L’art. 115 al. 3 LP présuppose la délivrance d’un acte de défaut de biens provisoire (Jent-Sørensen, op. cit., n° 17 ad art. 115 LP). Les créanciers en ont le droit lorsque la copie du procès-verbal de saisie qui leur est communiquée porte l'observation que "les biens saisis sont insuffisants", même si l'office des poursuites n'a pas précisé que le procès-verbal de saisie "tient lieu d'acte de défaut de biens provisoire" (Gilliéron, op. cit., n° 38 ad art. 115 LP; cf. aussi ATF 55 III 34).

Quant à l'art. 145 al. 1 LP, il dispose que, lorsque le produit de la réalisation ne suffit pas à désintéresser les créanciers, l'Office exécute aussitôt une saisie complémentaire et réalise les biens saisis le plus rapidement possible. Une autre réquisition d'un créancier n'est pas nécessaire et l'Office n'est pas tenu de respecter les délais ordinaires. Ce dernier y procède d'office lorsque, après la réalisation, une saisie qui avait paru offrir une garantie suffisante d'après l'estimation ne permet pas, en fait, de satisfaire tous les créanciers (ATF 70 III 43 consid. 2; Schöniger, BSK SchKG, n. 5 ad art. 145 LP).
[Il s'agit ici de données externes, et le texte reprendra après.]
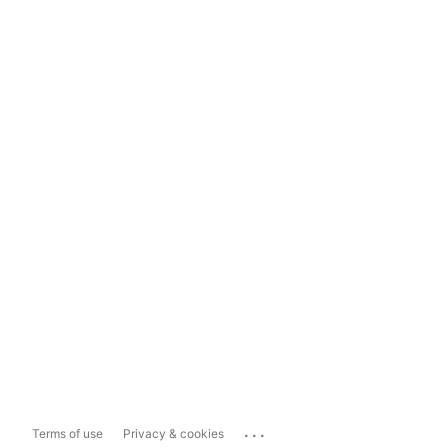
...
Terms of use
Privacy & cookies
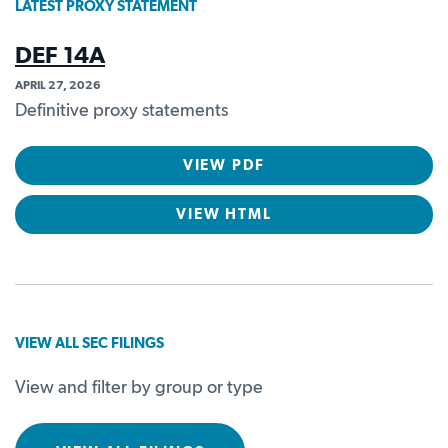
LATEST PROXY STATEMENT
DEF 14A
APRIL 27, 2026
Definitive proxy statements
VIEW PDF
VIEW HTML
VIEW ALL SEC FILINGS
View and filter by group or type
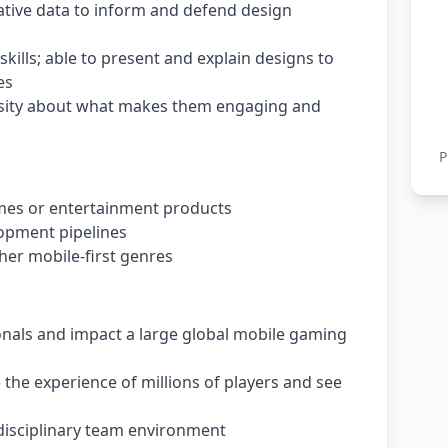
itative data to inform and defend design
ills; able to present and explain designs to
es
osity about what makes them engaging and
P
mes or entertainment products
lopment pipelines
ther mobile-first genres
onals and impact a large global mobile gaming
the experience of millions of players and see
idisciplinary team environment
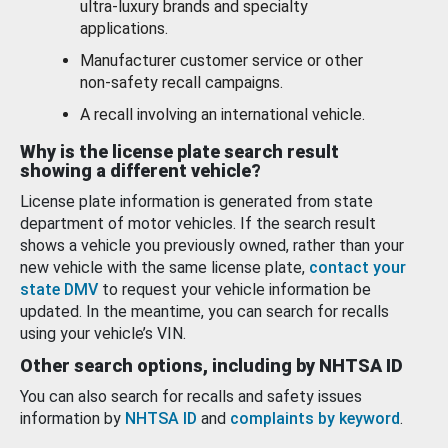
ultra-luxury brands and specialty
applications.
Manufacturer customer service or other
non-safety recall campaigns.
A recall involving an international vehicle.
Why is the license plate search result
showing a different vehicle?
License plate information is generated from state
department of motor vehicles. If the search result
shows a vehicle you previously owned, rather than your
new vehicle with the same license plate,
contact your
state DMV
to request your vehicle information be
updated. In the meantime, you can search for recalls
using your vehicle’s VIN.
Other search options, including by NHTSA ID
You can also search for recalls and safety issues
information by
NHTSA ID
and
complaints by keyword
.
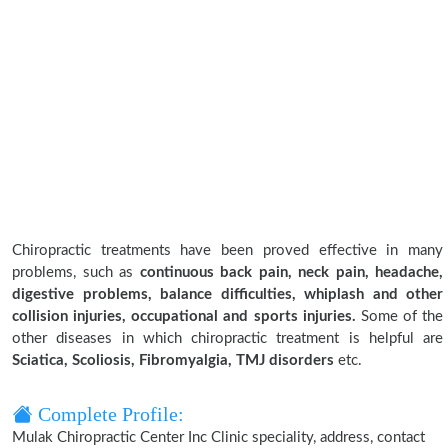
Chiropractic treatments have been proved effective in many
problems, such as
continuous back pain, neck pain, headache,
digestive problems, balance difficulties, whiplash and other
collision injuries, occupational and sports injuries.
Some of the
other diseases in which chiropractic treatment is helpful are
Sciatica, Scoliosis, Fibromyalgia, TMJ disorders
etc.
Complete Profile:
Mulak Chiropractic Center Inc Clinic speciality, address, contact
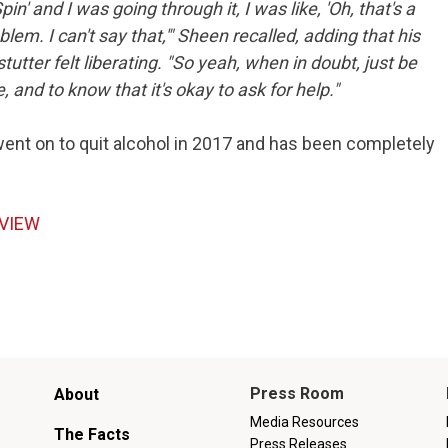
Spin' and I was going through it, I was like, 'Oh, that's a
em. I can't say that,'" Sheen recalled, adding that his
tutter felt liberating. "So yeah, when in doubt, just be
and to know that it's okay to ask for help."
went on to quit alcohol in 2017 and has been completely
RVIEW
Main
Press Room
About
menu
Media Resources
The Facts
Press Releases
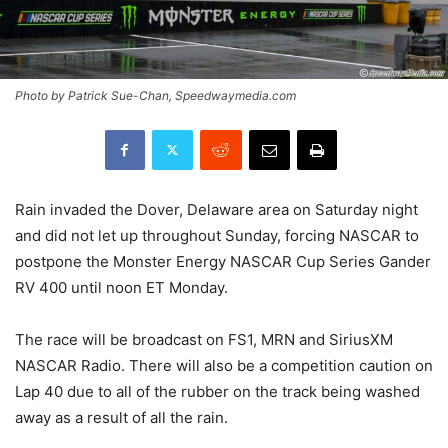
Photo by Patrick Sue-Chan, Speedwaymedia.com
Rain invaded the Dover, Delaware area on Saturday night
and did not let up throughout Sunday, forcing NASCAR to
postpone the Monster Energy NASCAR Cup Series Gander
RV 400 until noon ET Monday.
The race will be broadcast on FS1, MRN and SiriusXM
NASCAR Radio. There will also be a competition caution on
Lap 40 due to all of the rubber on the track being washed
away as a result of all the rain.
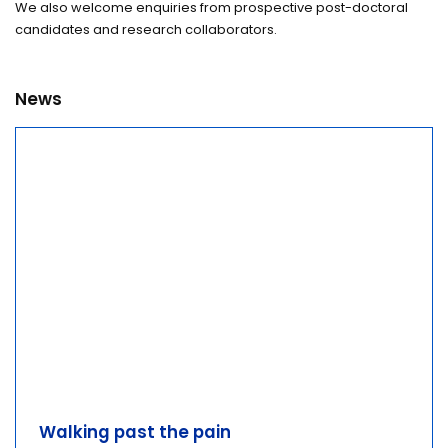
We also welcome enquiries from prospective post-doctoral
candidates and research collaborators.
News
Walking past the pain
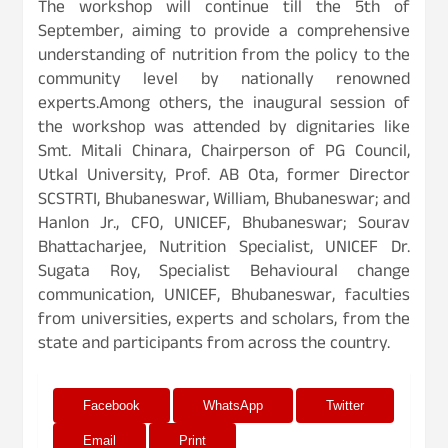
The workshop will continue till the 5th of
September, aiming to provide a comprehensive
understanding of nutrition from the policy to the
community level by nationally renowned
experts.Among others, the inaugural session of
the workshop was attended by dignitaries like
Smt. Mitali Chinara, Chairperson of PG Council,
Utkal University, Prof. AB Ota, former Director
SCSTRTI, Bhubaneswar, William, Bhubaneswar; and
Hanlon Jr., CFO, UNICEF, Bhubaneswar; Sourav
Bhattacharjee, Nutrition Specialist, UNICEF Dr.
Sugata Roy, Specialist Behavioural change
communication, UNICEF, Bhubaneswar, faculties
from universities, experts and scholars, from the
state and participants from across the country.
Facebook
WhatsApp
Twitter
Email
Print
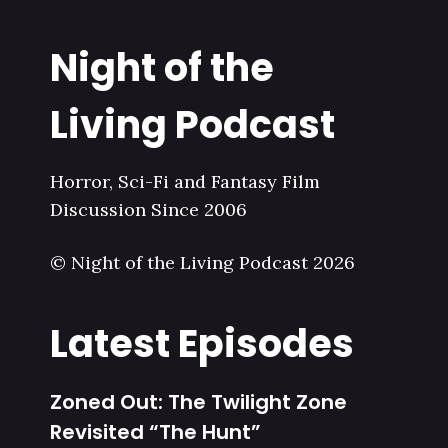
Night of the
Living Podcast
Horror, Sci-Fi and Fantasy Film
Discussion Since 2006
© Night of the Living Podcast 2026
Latest Episodes
Zoned Out: The Twilight Zone
Revisited “The Hunt”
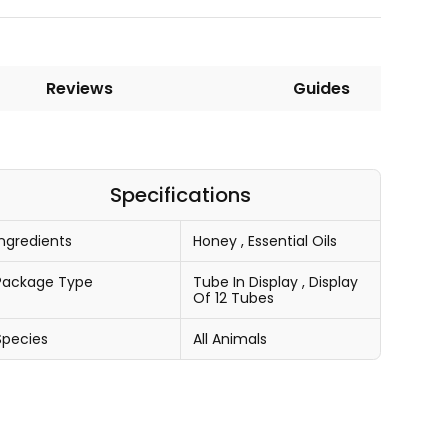
Reviews
Guides
Specifications
Ingredients
Honey
,
Essential Oils
Package Type
Tube In Display
,
Display
Of 12 Tubes
Species
All Animals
3.2 En l'espèce, le procès-verbal de saisie du 16 mai 2024 ne constate pas que les actifs saisis seraient insuffisants pour solder les poursuites qui participent à la saisie et ne vaut donc pas acte de défaut de biens provisoire au sens de l'art. 115 al. 2 LP. La plaignante n'a du reste pas porté plainte contre le procès-verbal de saisie du 16 mai 2024 et n'a en particulier pas contesté l'estimation des actifs effectuée par l'Office ou le fait que ce dernier les a considérés comme suffisants. La plaignante, qui a requis la vente des biens saisis, ne soutient d'ailleurs pas que leur valeur ne suffirait pas à régler la poursuite considérée. Les biens immobiliers saisis étant suffisants, il n'y a pas de place pour une saisie complémentaire au sens de l'art. 115 al. 3 LP. Quant à l'art. 145 LP, il ne trouve application que dans l'hypothèse où le produit de réalisation est insuffisant soit une fois que les biens saisis ont été réalisés, ce qui n'est pas le cas en l'espèce.
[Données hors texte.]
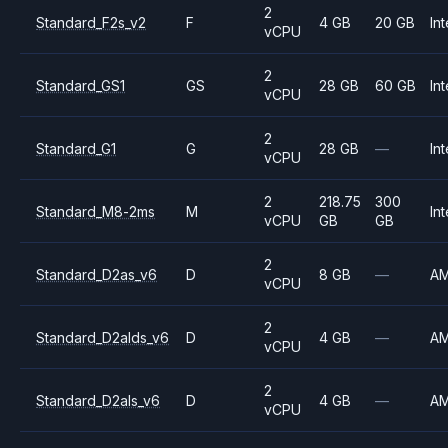
2
Standard_F2s_v2
F
4 GB
20 GB
Int
vCPU
2
Standard_GS1
GS
28 GB
60 GB
Int
vCPU
2
Standard_G1
G
28 GB
—
Int
vCPU
2
218.75
300
Standard_M8-2ms
M
Int
vCPU
GB
GB
2
Standard_D2as_v6
D
8 GB
—
A
vCPU
2
Standard_D2alds_v6
D
4 GB
—
A
vCPU
2
Standard_D2als_v6
D
4 GB
—
A
vCPU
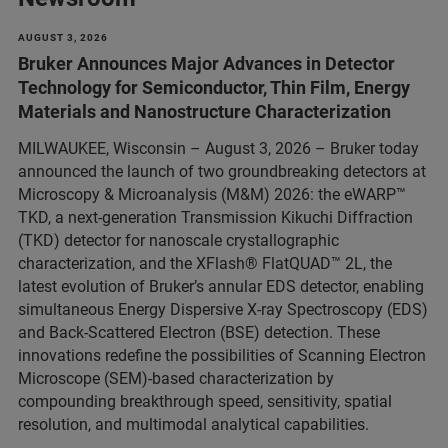
AUGUST 3, 2026
Bruker Announces Major Advances in Detector
Technology for Semiconductor, Thin Film, Energy
Materials and Nanostructure Characterization
MILWAUKEE, Wisconsin – August 3, 2026 – Bruker today
announced the launch of two groundbreaking detectors at
Microscopy & Microanalysis (M&M) 2026: the eWARP™
TKD, a next-generation Transmission Kikuchi Diffraction
(TKD) detector for nanoscale crystallographic
characterization, and the XFlash® FlatQUAD™ 2L, the
latest evolution of Bruker’s annular EDS detector, enabling
simultaneous Energy Dispersive X-ray Spectroscopy (EDS)
and Back-Scattered Electron (BSE) detection. These
innovations redefine the possibilities of Scanning Electron
Microscope (SEM)-based characterization by
compounding breakthrough speed, sensitivity, spatial
resolution, and multimodal analytical capabilities.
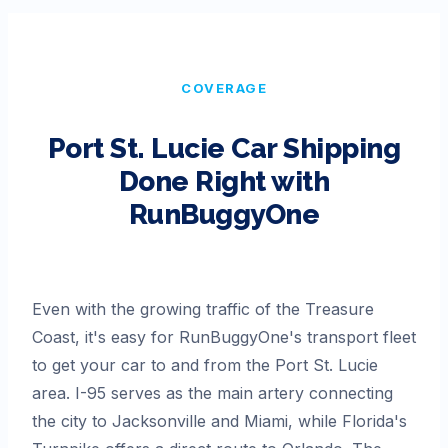
COVERAGE
Port St. Lucie
Car Shipping
Done Right with
RunBuggyOne
Even with the growing traffic of the Treasure
Coast, it's easy for RunBuggyOne's transport fleet
to get your car to and from the Port St. Lucie
area. I-95 serves as the main artery connecting
the city to Jacksonville and Miami, while Florida's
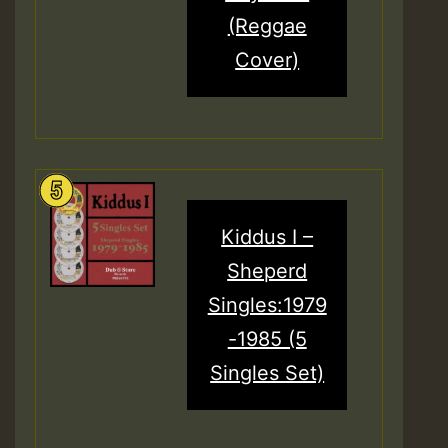
(Reggae
Cover)
Kiddus I –
Sheperd
Singles:1979
-1985 (5
Singles Set)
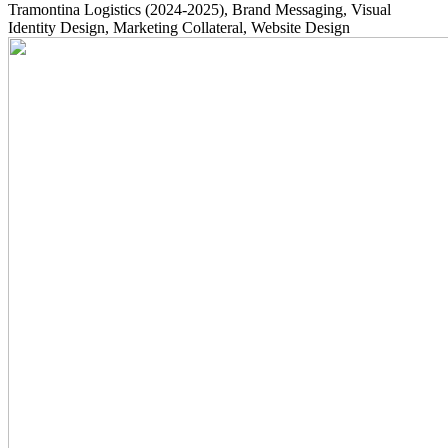
Tramontina Logistics
(2024-2025)
, Brand Messaging, Visual
Identity Design, Marketing Collateral, Website Design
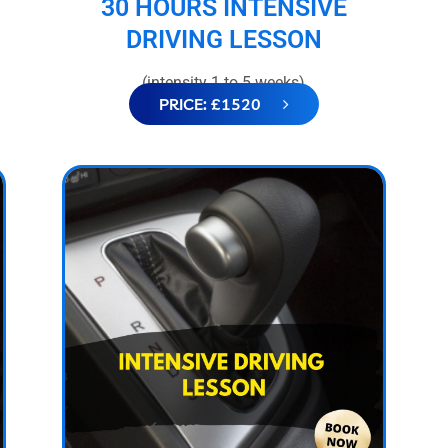
30 HOURS INTENSIVE
DRIVING LESSON
(intensity 1 to 5 weeks)
PRICE: £1520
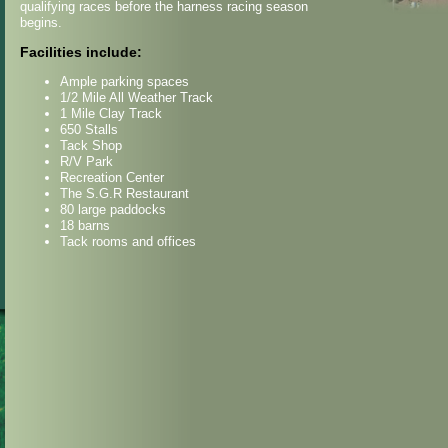
qualifying races before the harness racing season
begins.
Facilities include:
Ample parking spaces
1/2 Mile All Weather Track
1 Mile Clay Track
650 Stalls
Tack Shop
R/V Park
Recreation Center
The S.G.R Restaurant
80 large paddocks
18 barns
Tack rooms and offices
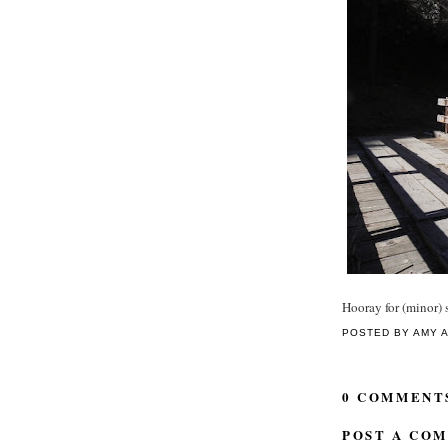
Hooray for (minor) s
POSTED BY
AMY
0 COMMENT
POST A CO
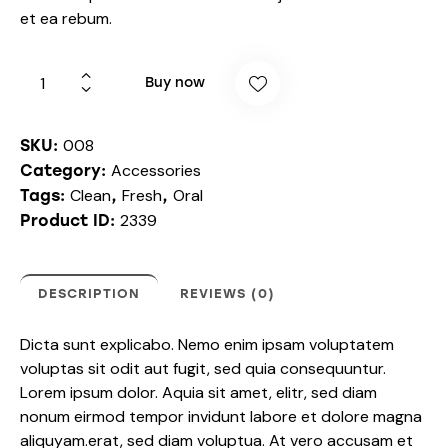
et ea rebum.
Buy now
008
SKU:
Accessories
Category:
Clean
Fresh
Oral
Tags:
,
,
2339
Product ID:
DESCRIPTION
REVIEWS (0)
Dicta sunt explicabo. Nemo enim ipsam voluptatem
voluptas sit odit aut fugit, sed quia consequuntur.
Lorem ipsum dolor. Aquia sit amet, elitr, sed diam
nonum eirmod tempor invidunt labore et dolore magna
aliquyam.erat, sed diam voluptua. At vero accusam et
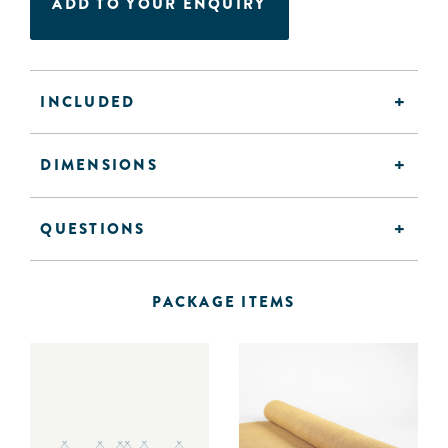
ADD TO YOUR ENQUIRY
INCLUDED
DIMENSIONS
QUESTIONS
PACKAGE ITEMS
Aussi, il n'y a pas de place pour une saisie complémentaire, de sorte que la plainte s'avère sur ce point mal fondée.

4. La procédure de plainte est gratuite (art. 20a al. 2 ch. 5 LP; 61 al. 2 let. a OELP) et il ne peut être alloué aucuns dépens dans cette procédure (art. 62 al. 2 OELP).

* * * * *


PAR CES MOTIFS,
La Chambre de surveillance :


A la forme :

Déclare recevable la plainte formée le 24 janvier 2025 par A______ contre la décision de l'Office cantonal des poursuites du 14 janvier 2025.

Au fond :

L'admet partiellement.

Ordonne à l'Office cantonal des poursuites de poursuivre les opérations de réalisation des actifs saisis dans le sens du considérant 2.2 de la présente décision.
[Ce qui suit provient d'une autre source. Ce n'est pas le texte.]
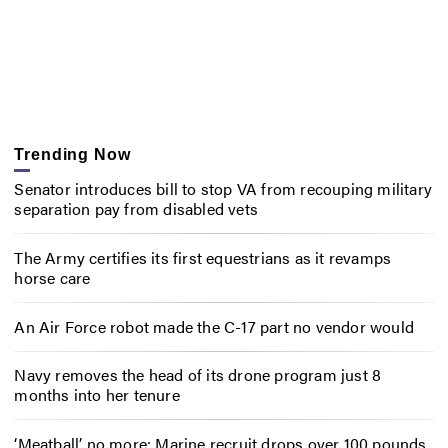
Trending Now
Senator introduces bill to stop VA from recouping military
separation pay from disabled vets
The Army certifies its first equestrians as it revamps
horse care
An Air Force robot made the C-17 part no vendor would
Navy removes the head of its drone program just 8
months into her tenure
‘Meatball’ no more: Marine recruit drops over 100 pounds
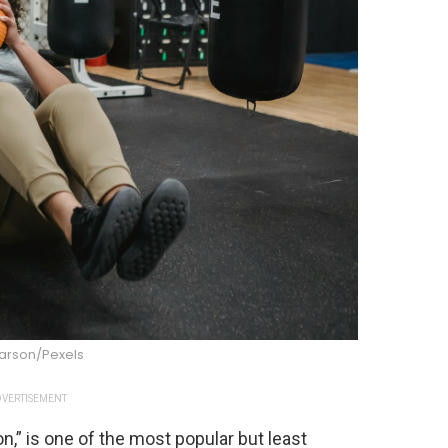
Larson/Pexels
VERTISEMENT
n,” is one of the most popular but least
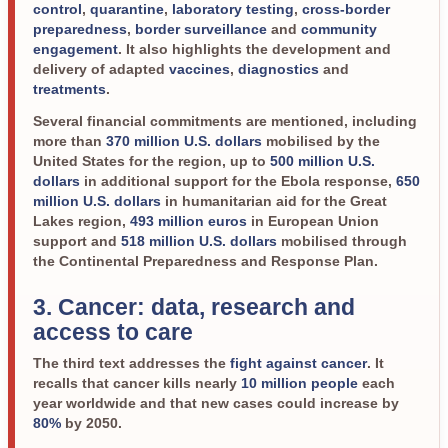
control
,
quarantine
,
laboratory testing
,
cross-border
preparedness
,
border surveillance
and
community
engagement
. It also highlights the development and
delivery of adapted
vaccines
,
diagnostics
and
treatments
.
Several financial commitments are mentioned, including
more than
370 million U.S. dollars
mobilised by the
United States for the region, up to
500 million U.S.
dollars
in additional support for the Ebola response,
650
million U.S. dollars
in humanitarian aid for the Great
Lakes region,
493 million euros
in European Union
support and
518 million U.S. dollars
mobilised through
the Continental Preparedness and Response Plan.
3. Cancer: data, research and
access to care
The third text addresses the
fight against cancer
. It
recalls that cancer kills nearly
10 million people
each
year worldwide and that new cases could increase by
80%
by 2050.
Rejette la plainte pour le surplus.

Siégeant :

Madame Verena PEDRAZZINI RIZZI, présidente; Madame Ekaterine BLINOVA et Monsieur Mathieu HOWALD, juges assesseurs; Madame Elise CAIRUS, greffière.

 

La présidente :

Verena PEDRAZZINI RIZZI

 

La greffière :

Elise CAIRUS

 

 

 

Voie de recours :

Le recours en matière civile au sens de l’art. 72 al. 2 let. a de la loi sur le Tribunal fédéral du 17 juin 2005 (LTF; RS 173.110) est ouvert contre les décisions prises par la Chambre de surveillance des Offices des poursuites et des faillites, unique autorité cantonale de surveillance en matière de poursuite pour dettes et faillite (art. 126 LOJ). Il doit être déposé devant le Tribunal fédéral, 1000 Lausanne 14, dans les dix jours qui suivent la notification de l'expédition complète de la présente décision (art. 100 al. 1 et 2 let. a LTF) ou dans les cinq jours en matière de poursuite pour effets de change (art. 100 al. 3 let. a LTF). L’art. 119 al. 1 LTF prévoit que si une partie forme un recours ordinaire et un recours constitutionnel, elle doit déposer les deux recours dans un seul mémoire. Le recours doit être rédigé dans une langue officielle, indiquer les conclusions, en quoi l'acte attaqué viole le droit et les moyens de preuve, et être signé (art. 42 LTF).

Le recours doit être adressé au Tribunal fédéral, 1000 Lausanne 14.